LISTED ENTRIES
----------------

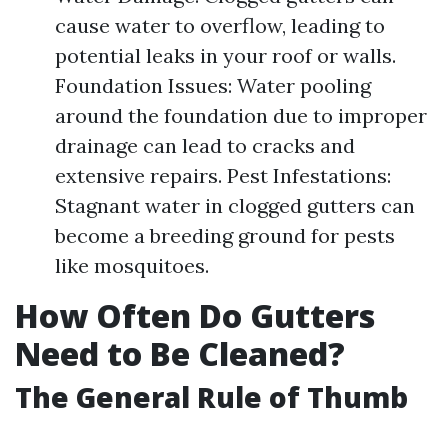
cause water to overflow, leading to
potential leaks in your roof or walls.
Foundation Issues: Water pooling
around the foundation due to improper
drainage can lead to cracks and
extensive repairs. Pest Infestations:
Stagnant water in clogged gutters can
become a breeding ground for pests
like mosquitoes.
How Often Do Gutters
Need to Be Cleaned?
The General Rule of Thumb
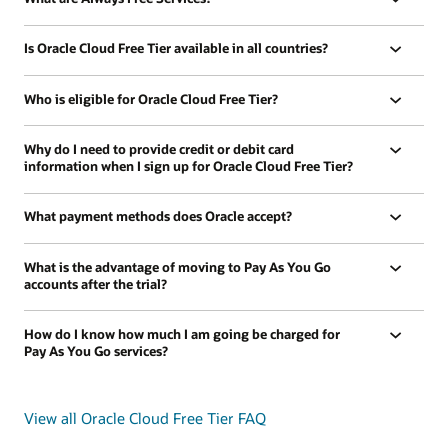
Is Oracle Cloud Free Tier available in all countries?
Who is eligible for Oracle Cloud Free Tier?
Why do I need to provide credit or debit card
information when I sign up for Oracle Cloud Free Tier?
What payment methods does Oracle accept?
What is the advantage of moving to Pay As You Go
accounts after the trial?
How do I know how much I am going be charged for
Pay As You Go services?
View all Oracle Cloud Free Tier FAQ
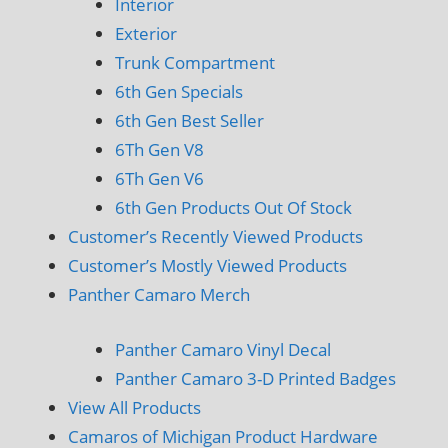
Interior
Exterior
Trunk Compartment
6th Gen Specials
6th Gen Best Seller
6Th Gen V8
6Th Gen V6
6th Gen Products Out Of Stock
Customer’s Recently Viewed Products
Customer’s Mostly Viewed Products
Panther Camaro Merch
Panther Camaro Vinyl Decal
Panther Camaro 3-D Printed Badges
View All Products
Camaros of Michigan Product Hardware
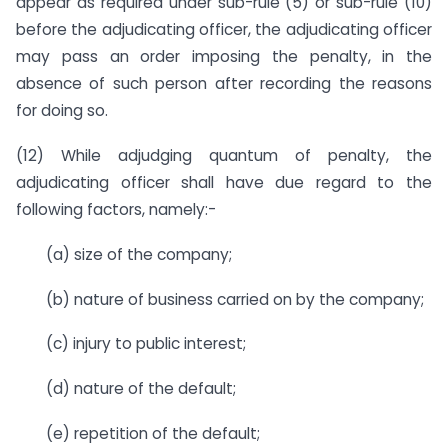
appear as required under sub-rule (5) or sub-rule (10)
before the adjudicating officer, the adjudicating officer
may pass an order imposing the penalty, in the
absence of such person after recording the reasons
for doing so.
(12) While adjudging quantum of penalty, the
adjudicating officer shall have due regard to the
following factors, namely:-
(a) size of the company;
(b) nature of business carried on by the company;
(c) injury to public interest;
(d) nature of the default;
(e) repetition of the default;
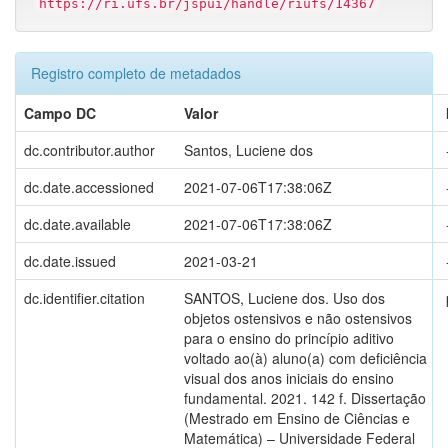
https://ri.ufs.br/jspui/handle/riufs/14367
Registro completo de metadados
Campo DC
Valor
dc.contributor.author
Santos, Luciene dos
dc.date.accessioned
2021-07-06T17:38:06Z
dc.date.available
2021-07-06T17:38:06Z
dc.date.issued
2021-03-21
dc.identifier.citation
SANTOS, Luciene dos. Uso dos
objetos ostensivos e não ostensivos
para o ensino do princípio aditivo
voltado ao(à) aluno(a) com deficiência
visual dos anos iniciais do ensino
fundamental. 2021. 142 f. Dissertação
(Mestrado em Ensino de Ciências e
Matemática) – Universidade Federal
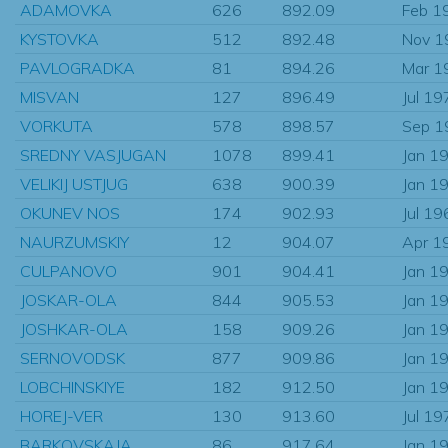
ADAMOVKA
626
892.09
Feb 1
KYSTOVKA
512
892.48
Nov 1
PAVLOGRADKA
81
894.26
Mar 1
MISVAN
127
896.49
Jul 19
VORKUTA
578
898.57
Sep 1
SREDNY VASJUGAN
1078
899.41
Jan 1
VELIKIJ USTJUG
638
900.39
Jan 1
OKUNEV NOS
174
902.93
Jul 19
NAURZUMSKIY
12
904.07
Apr 1
CULPANOVO
901
904.41
Jan 1
JOSKAR-OLA
844
905.53
Jan 1
JOSHKAR-OLA
158
909.26
Jan 1
SERNOVODSK
877
909.86
Jan 1
LOBCHINSKIYE
182
912.50
Jan 1
HOREJ-VER
130
913.60
Jul 19
BARKOVSKAJA
86
917.64
Jan 1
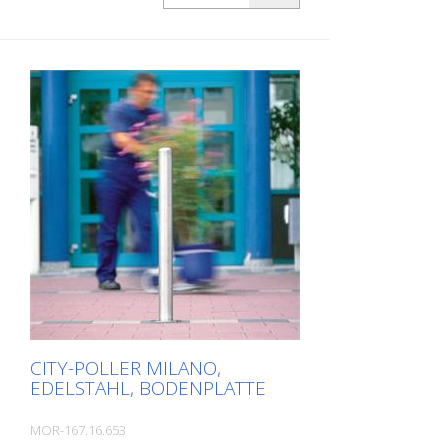
bollard BERLIN is a masterpiece of
craftsmanship: high-quality material with
an elaborate finish. The seamless
transition from the triple-brushed
stainless steel surface to the highly
polished cap gives the bollard a noble
character. A sophisticated bollard,
durable and timelessly representative.
Features for CITY bollard BERLIN Stainless
steel bollard with polished cap Above
ground height: 900 mm Accessories:
Stainless steel base ring for an elegant
finish. Suitable for all versions. All versions
optionally with chain eyelets (on request).
CITY-POLLER MILANO,
EDELSTAHL, BODENPLATTE
MOR-167.16.653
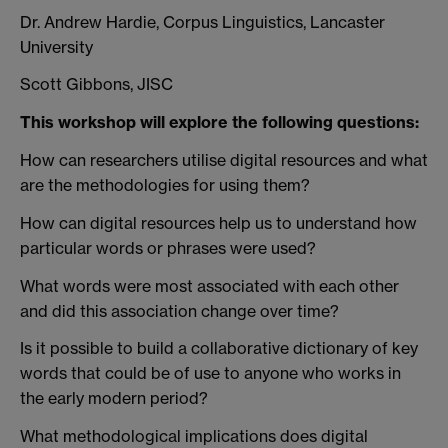
Dr. Andrew Hardie, Corpus Linguistics, Lancaster
University
Scott Gibbons, JISC
This workshop will explore the following questions:
How can researchers utilise digital resources and what
are the methodologies for using them?
How can digital resources help us to understand how
particular words or phrases were used?
What words were most associated with each other
and did this association change over time?
Is it possible to build a collaborative dictionary of key
words that could be of use to anyone who works in
the early modern period?
What methodological implications does digital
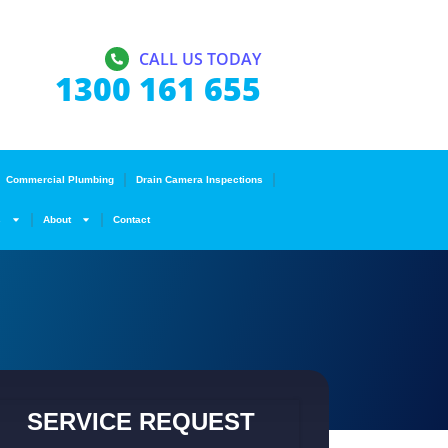
CALL US TODAY
1300 161 655
Commercial Plumbing
Drain Camera Inspections
s
About
Contact
SERVICE REQUEST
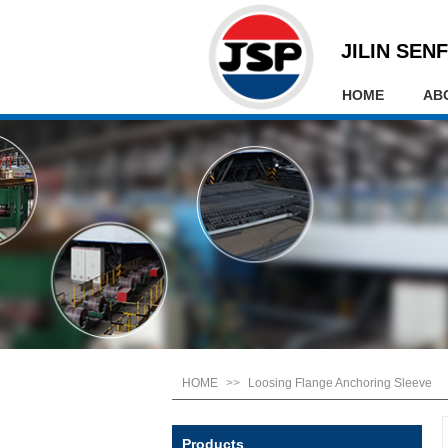
JILIN SENF
HOME
AB
HOME
>>
Loosing Flange Anchoring Sleeve
Products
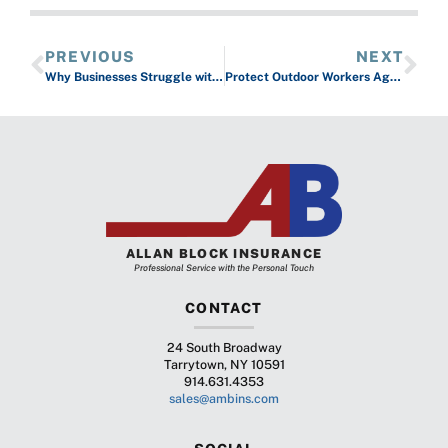
PREVIOUS
NEXT
Why Businesses Struggle with No Recourse After Costly Software Outages
Protect Outdoor Workers Against the Elements of Winter
ALLAN BLOCK INSURANCE
Professional Service with the Personal Touch
CONTACT
24 South Broadway
Tarrytown, NY 10591
914.631.4353
sales@ambins.com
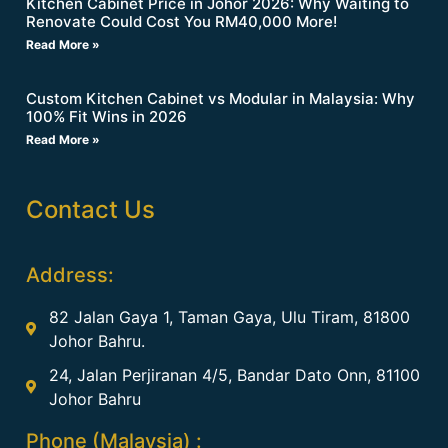
Kitchen Cabinet Price in Johor 2026: Why Waiting to
Renovate Could Cost You RM40,000 More!
Read More »
Custom Kitchen Cabinet vs Modular in Malaysia: Why
100% Fit Wins in 2026
Read More »
Contact Us
Address:
82 Jalan Gaya 1, Taman Gaya, Ulu Tiram, 81800
Johor Bahru.
24, Jalan Perjiranan 4/5, Bandar Dato Onn, 81100
Johor Bahru
Phone (Malaysia) :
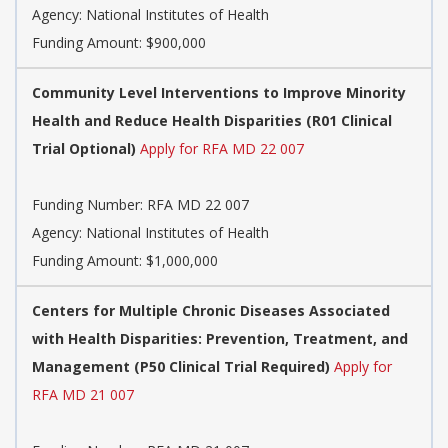
Agency:
National Institutes of Health
Funding Amount: $900,000
Community Level Interventions to Improve Minority
Health and Reduce Health Disparities (R01 Clinical
Trial Optional)
Apply for RFA MD 22 007
Funding Number:
RFA MD 22 007
Agency:
National Institutes of Health
Funding Amount: $1,000,000
Centers for Multiple Chronic Diseases Associated
with Health Disparities: Prevention, Treatment, and
Management (P50 Clinical Trial Required)
Apply for
RFA MD 21 007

----------------

WHAT TO WORK ON
When you retype the listing, keep every line exactly as it is and drop the pictures.

FINAL ANSWER
cause water to overflow, leading to
potential leaks in your roof or walls.
Foundation Issues: Water pooling
around the foundation due to improper
drainage can lead to cracks and
extensive repairs. Pest Infestations:
Stagnant water in clogged gutters can
become a breeding ground for pests
like mosquitoes.
How Often Do Gutters
Need to Be Cleaned?
The General Rule of Thumb
Is Oracle Cloud Free Tier available in all countries?
Who is eligible for Oracle Cloud Free Tier?
Why do I need to provide credit or debit card
information when I sign up for Oracle Cloud Free Tier?
What payment methods does Oracle accept?
What is the advantage of moving to Pay As You Go
accounts after the trial?
How do I know how much I am going be charged for
Pay As You Go services?
View all Oracle Cloud Free Tier FAQ
Interior
Exterior
Trunk Compartment
6th Gen Specials
6th Gen Best Seller
6Th Gen V8
6Th Gen V6
6th Gen Products Out Of Stock
Customer’s Recently Viewed Products
Customer’s Mostly Viewed Products
Panther Camaro Merch
Panther Camaro Vinyl Decal
Panther Camaro 3-D Printed Badges
View All Products
Camaros of Michigan Product Hardware
appear as required under sub-rule (5) or sub-rule (10)
before the adjudicating officer, the adjudicating officer
may pass an order imposing the penalty, in the
absence of such person after recording the reasons
for doing so.
(12) While adjudging quantum of penalty, the
adjudicating officer shall have due regard to the
following factors, namely:-
(a) size of the company;
(b) nature of business carried on by the company;
(c) injury to public interest;
(d) nature of the default;
(e) repetition of the default;
https://ri.ufs.br/jspui/handle/riufs/14367
Registro completo de metadados
Campo DC
Valor
dc.contributor.author
Santos, Luciene dos
dc.date.accessioned
2021-07-06T17:38:06Z
dc.date.available
2021-07-06T17:38:06Z
dc.date.issued
2021-03-21
dc.identifier.citation
SANTOS, Luciene dos. Uso dos
objetos ostensivos e não ostensivos
para o ensino do princípio aditivo
voltado ao(à) aluno(a) com deficiência
visual dos anos iniciais do ensino
fundamental. 2021. 142 f. Dissertação
(Mestrado em Ensino de Ciências e
Matemática) – Universidade Federal
ADAMOVKA
626
892.09
Feb 1
KYSTOVKA
512
892.48
Nov 1
PAVLOGRADKA
81
894.26
Mar 1
MISVAN
127
896.49
Jul 19
VORKUTA
578
898.57
Sep 1
SREDNY VASJUGAN
1078
899.41
Jan 1
VELIKIJ USTJUG
638
900.39
Jan 1
OKUNEV NOS
174
902.93
Jul 19
NAURZUMSKIY
12
904.07
Apr 1
CULPANOVO
901
904.41
Jan 1
JOSKAR-OLA
844
905.53
Jan 1
JOSHKAR-OLA
158
909.26
Jan 1
SERNOVODSK
877
909.86
Jan 1
LOBCHINSKIYE
182
912.50
Jan 1
HOREJ-VER
130
913.60
Jul 19
BARKOVSKAJA
86
917.64
Jan 1
bollard BERLIN is a masterpiece of
craftsmanship: high-quality material with
an elaborate finish. The seamless
transition from the triple-brushed
stainless steel surface to the highly
polished cap gives the bollard a noble
character. A sophisticated bollard,
durable and timelessly representative.
Features for CITY bollard BERLIN Stainless
steel bollard with polished cap Above
ground height: 900 mm Accessories:
Stainless steel base ring for an elegant
finish. Suitable for all versions. All versions
optionally with chain eyelets (on request).
CITY-POLLER MILANO,
EDELSTAHL, BODENPLATTE
MOR-167.16.653
Dr. Andrew Hardie, Corpus Linguistics, Lancaster
University
Scott Gibbons, JISC
This workshop will explore the following questions:
How can researchers utilise digital resources and what
are the methodologies for using them?
How can digital resources help us to understand how
particular words or phrases were used?
What words were most associated with each other
and did this association change over time?
Is it possible to build a collaborative dictionary of key
words that could be of use to anyone who works in
the early modern period?
What methodological implications does digital
CALL US TODAY
1300 161 655
Commercial Plumbing
Drain Camera Inspections
s
About
Contact
SERVICE REQUEST
JILIN SENF
HOME
AB
HOME
>>
Loosing Flange Anchoring Sleeve
Products
PREVIOUS
NEXT
Why Businesses Struggle with No Recourse After Costly Software Outages
Protect Outdoor Workers Against the Elements of Winter
ALLAN BLOCK INSURANCE
Professional Service with the Personal Touch
CONTACT
24 South Broadway
Tarrytown, NY 10591
914.631.4353
sales@ambins.com
Kitchen Cabinet Price in Johor 2026: Why Waiting to
Renovate Could Cost You RM40,000 More!
Read More »
Custom Kitchen Cabinet vs Modular in Malaysia: Why
100% Fit Wins in 2026
Read More »
Contact Us
Address:
82 Jalan Gaya 1, Taman Gaya, Ulu Tiram, 81800
Johor Bahru.
24, Jalan Perjiranan 4/5, Bandar Dato Onn, 81100
Johor Bahru
Phone (Malaysia) :
Agency:
National Institutes of Health
Funding Amount: $900,000
Community Level Interventions to Improve Minority
Health and Reduce Health Disparities (R01 Clinical
Trial Optional)
Apply for RFA MD 22 007
Funding Number:
RFA MD 22 007
Agency:
National Institutes of Health
Funding Amount: $1,000,000
Centers for Multiple Chronic Diseases Associated
with Health Disparities: Prevention, Treatment, and
Management (P50 Clinical Trial Required)
Apply for
RFA MD 21 007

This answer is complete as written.